Background and aim: Current methods for visualization of the blood vasculature, biliary tree and for isolation of vital cholangiocytes are afflicted with a plethora of technical difficulties, especially in mice. In this project, we propose a novel, reliable and straightforward alternative technique for histological demonstration of blood- and biliary systems and derivation of vital cholangiocytes.
Methods: Intravital retrograde perfusion of bile ducts was performed in twenty wild type mice. Liver and gallbladder were exposed by median laparotomy. Using a venous catheter, the gallbladder was cannulated, a few millimeters of the liver edge were cropped to allow free outflow of the perfusate, and carboxyfluorescein diacetate succinimidyl ester (CFDA-SE) solution was retrogradely infused. Thereafter, formaldehyde solution was either injected through the same catheter, or the liver was immediately dissociated into a single-cell suspension for FACS-analysis. Intravital perfusion of the vascular system was performed in ten Lewis rats by direct intra-arterial injection of CFDA-SE into the abdominal aorta. The specificity and sensitivity of CFDA-SE labeling was controlled using Indian ink or cytokeratin 19 immunohistochemistry respectively.

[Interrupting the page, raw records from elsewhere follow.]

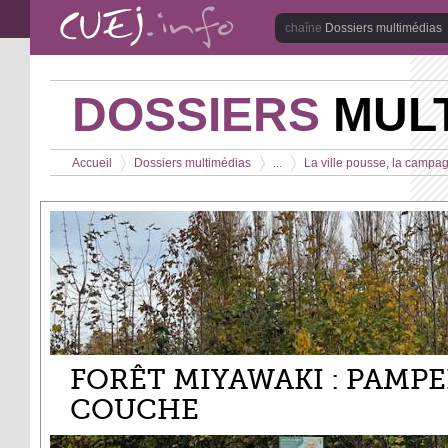
Aller au contenu principal
Dossiers multimédias
DOSSIERS
MULT
Vous êtes ici
Accueil
Dossiers multimédias
...
La ville pousse, la camp
>
>
>
FORÊT MIYAWAKI : PAMP
COUCHE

Results: Upon histomorphological analysis of cryo- and paraffin sections, strong fluorescence was noted in large and small bile ducts throughout the entire liver and in the vascular system after infusion of the CFDA-SE solution. In preliminary FACS-experiments, we succeeded in separating cholangiocytes based on combined CFDA-SE-staining and cell size.
Conclusions: Visualization of liver architecture and the isolation of cholangiocytes is feasible using a fast and cost-effective method of retrograde perfusion and vital fluorescent labeling of mouse bile duct epithelium and vascular endothelium with CFDA-SE.